- Work to complete -
Before copying, set the images aside; then transcribe every entry below exactly.

Page-level text extractions:
▼▼▼

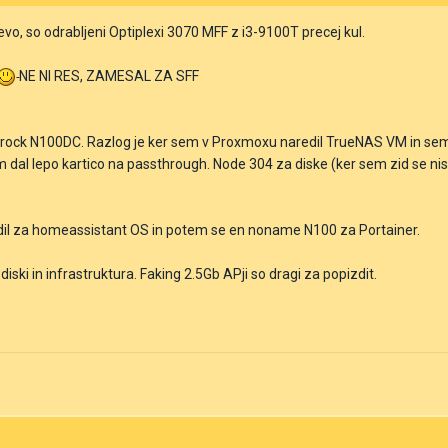
vo, so odrabljeni Optiplexi 3070 MFF z i3-9100T precej kul.
NE NI RES, ZAMESAL ZA SFF
ock N100DC. Razlog je ker sem v Proxmoxu naredil TrueNAS VM in sem a
em dal lepo kartico na passthrough. Node 304 za diske (ker sem zid se ni
izdil za homeassistant OS in potem se en noname N100 za Portainer.
 diski in infrastruktura. Faking 2.5Gb APji so dragi za popizdit.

▲▲▲

- Answer for this exercise -
vo, so odrabljeni Optiplexi 3070 MFF z i3-9100T precej kul.
NE NI RES, ZAMESAL ZA SFF
ock N100DC. Razlog je ker sem v Proxmoxu naredil TrueNAS VM in sem a
em dal lepo kartico na passthrough. Node 304 za diske (ker sem zid se ni
izdil za homeassistant OS in potem se en noname N100 za Portainer.
 diski in infrastruktura. Faking 2.5Gb APji so dragi za popizdit.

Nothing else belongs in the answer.